NEW YORK (GenomeWeb) – A team from Princeton University, Rockefeller University, and elsewhere has developed a computational approach for untangling the contributions of noncoding variants in autism spectrum disorder (ASD).
"Our predictive genomics framework illuminates the role of noncoding mutations in ASD and prioritized mutations with high impact for further study," the authors wrote, noting that their general approach may be applicable to other complex conditions. The work was led by Olga Troyanskaya, deputy director for genomics at the Flatiron Institute's Center for Computational Biology and a professor of computer science at Princeton University, and Robert Darnell, professor of cancer biology at Rockefeller University.
As they reported online yesterday in Nature Genetics, the researchers used a deep-learning strategy to assess noncoding variants at thousands of sites in the genome using whole-genome sequencing data from individuals in almost 1,800 ASD families with one affected child. Along with pathways with predicted regulatory shifts in ASD in certain tissue types, they saw enhanced noncoding mutation representation in parts of the genome containing transcriptional regulators or RNA-binding protein regulators.
The team noted that while recent studies have unearthed a wealth of de novo copy number variants and point mutations implicated in ASD, the variants falling in protein-coding portions of the genome seem to explain less than one-third of the heritability observed in simplex ASD, leaving more work to do in untangling the consequences of the inherited or de novo noncoding variants associated with ASD.
In an effort to come up with a noncoding variant analysis approach that takes into account factors such as variable noncoding variant effect sizes and other potentially confounding factors, the study authors developed a "deep convolutional-neural-network-based" strategy for finding and predicting potential regulatory consequences of noncoding variants in nearly 7,100 genome sequences from 1,790 ASD simplex family members.
The approach involves comparing noncoding mutational profiles in ASD-affected and -unaffected siblings in a manner "analogous to using the genetic codon code to distinguish non-synonymous mutation from synonymous mutations in protein-coding genes," the researchers explained, while incorporating information on related histone marks, chromatin accessibility features, transcription factor binding sites, and DNA- or RNA-binding protein targets identified through past efforts such as ENCODE or the Roadmap Epigenomics project.
"Our framework estimates, with single-nucleotide resolution, the quantitative impact of each variant on 2,002 specific transcriptional and 232 specific post-transcriptional regulatory features," they wrote, "including histone marks, transcription factors, and [RNA-binding protein] profiles."
Using this strategy, the researchers saw a significant uptick in de novo noncoding variants with predicted functional affects in the children with ASD compared with their unaffected siblings, including alterations predicted to have pronounced functional impacts near genes known for loss-of-function intolerance. Their tissue-focused analyses — using data for dozens of tissue or cell types assessed for the Genotype-Tissue Expression project — pointed to an overrepresentation of variants with regulatory roles in brain tissue.

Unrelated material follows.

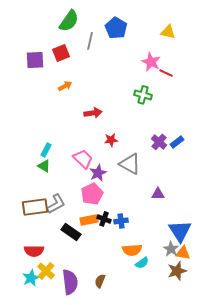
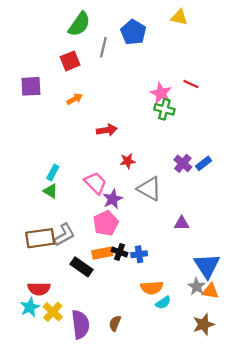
yellow triangle: (168, 32) -> (179, 17), moved
purple square: (35, 60) -> (31, 86), moved
pink star: (151, 62) -> (161, 93), moved
brown star: (177, 271) -> (204, 324), moved
cyan star: (31, 278) -> (30, 307), moved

Along with follow-up analyses focused on the functions of noncoding variants with potential ties to ASD and the burden of specific de novo noncoding variants in individuals with ASD, the team used a network-neighborhood differential enrichment analysis to look for frequently affected pathways or biological processes.
The latter analysis highlighted that networks containing genes expected to have strong ties to disease, genes involved in synaptic transmission or neurogenesis, and chromatin regulation-related genes, among others, tended to be more frequently impacted by noncoding alterations in the children with ASD than in their siblings.

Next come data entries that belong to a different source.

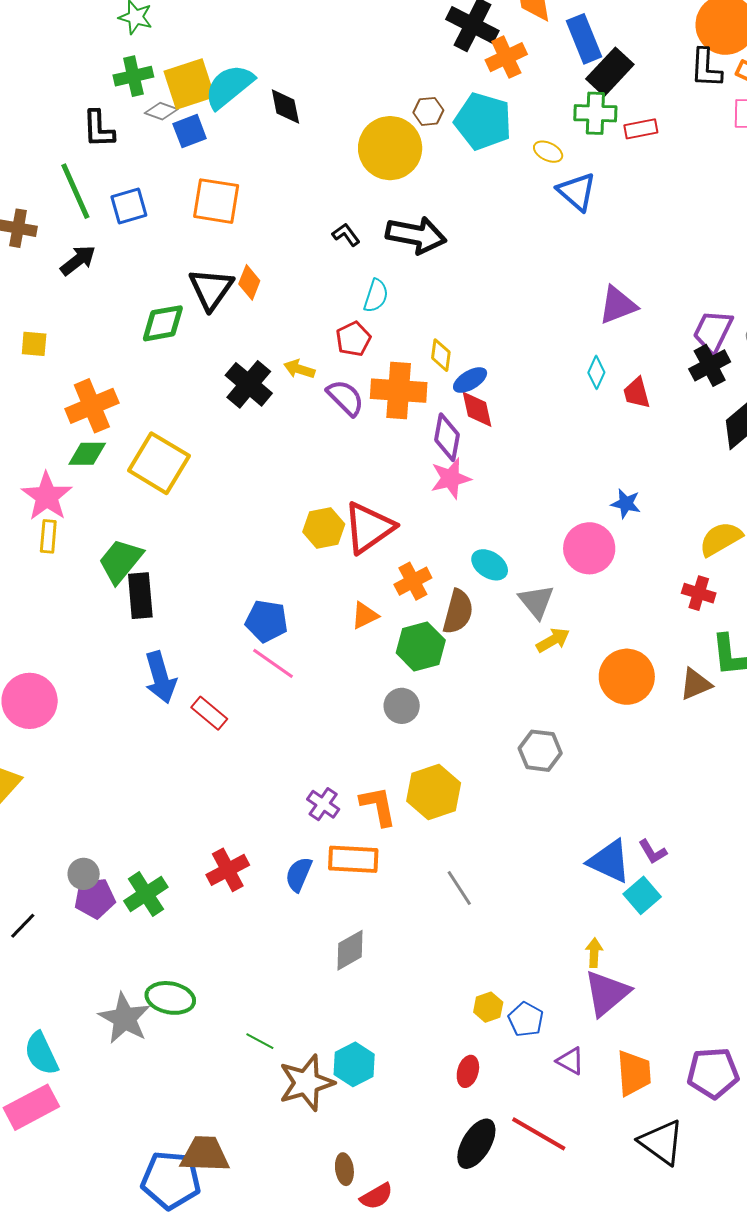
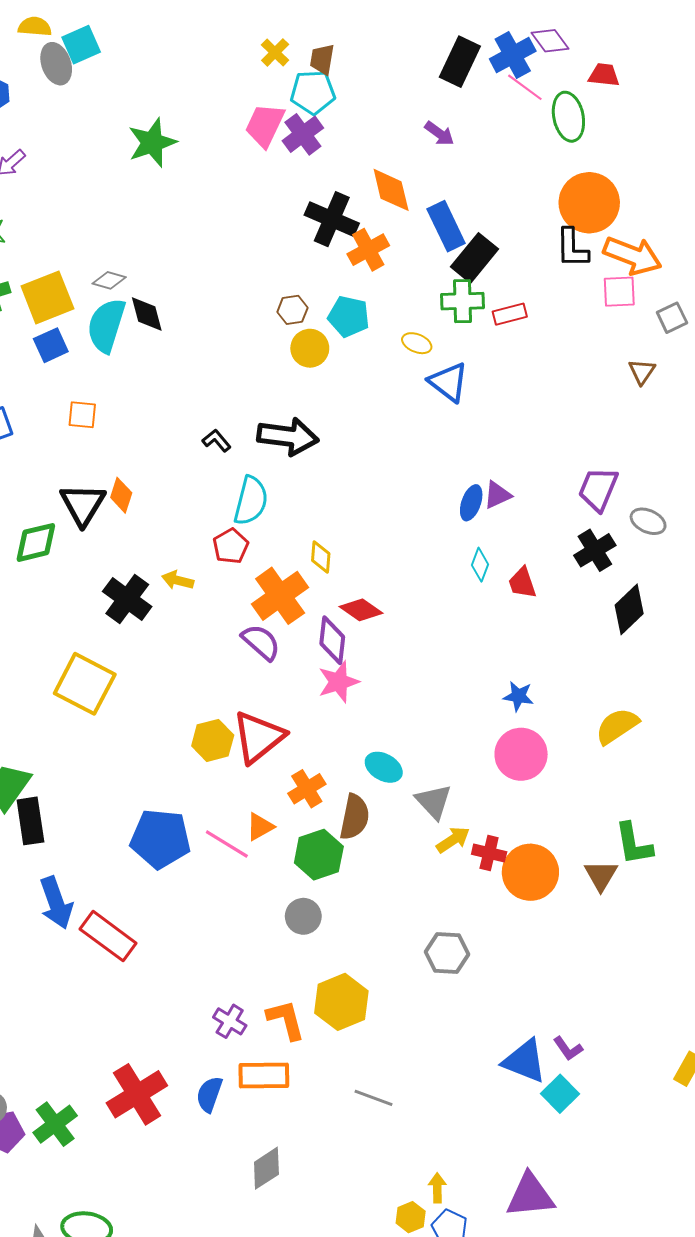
cyan semicircle: (229, 86) -> (106, 325), moved, turned -30
gray diamond: (161, 111) -> (109, 280), moved
cyan pentagon: (483, 121) -> (349, 317), size x0.7
yellow circle: (390, 148) -> (310, 348), moved, size x0.6
orange square: (216, 201) -> (82, 415), size x0.6
cyan semicircle: (376, 296) -> (251, 501), size x1.4
purple triangle: (618, 305) -> (497, 495), size x0.7
purple trapezoid: (713, 331) -> (598, 489), moved
blue ellipse: (470, 380) -> (471, 503), moved, turned -36
orange cross: (399, 391) -> (280, 596), turned -36
purple semicircle: (345, 398) -> (261, 642), moved
red diamond: (477, 409) -> (361, 610), turned -39
yellow square: (159, 463) -> (85, 684), moved
pink circle: (589, 548) -> (521, 754), moved
red cross: (699, 593) -> (489, 853), moved
blue pentagon: (266, 621) -> (160, 839), size x1.4
pink line: (273, 663) -> (227, 844), moved
brown triangle: (696, 684) -> (601, 875), turned -33
red rectangle: (209, 713) -> (108, 936), size x1.5
red cross: (228, 870) -> (137, 1094), size x1.4
gray line: (459, 888) -> (374, 1098), turned -33
yellow arrow: (594, 953) -> (437, 1188), moved
purple triangle: (607, 993) -> (530, 1195), turned 38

Based on these and other findings, the authors suggested that "coding and noncoding mutations affect overlapping processes and pathways, which indicates a convergent genetic landscape and highlights the potential for the discovery of ASD-associated genes with combining coding and noncoding mutations."

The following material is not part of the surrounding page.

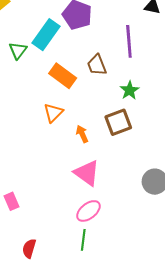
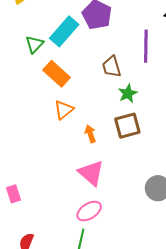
orange rectangle: (63, 76) -> (56, 74), moved
green star: (130, 90) -> (128, 93), moved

In addition to developing an interactive web site for those interested in digging into their data, the authors suggested that a similar deep learning method may be applicable to other complex conditions with noncoding variant contributions.
"Now we open the field to understand all the factors that may be involved in autism," co-first author Chandra Theesfeld, a research scientist in Troyanskaya's integrative genomics lab at Princeton, said in a statement.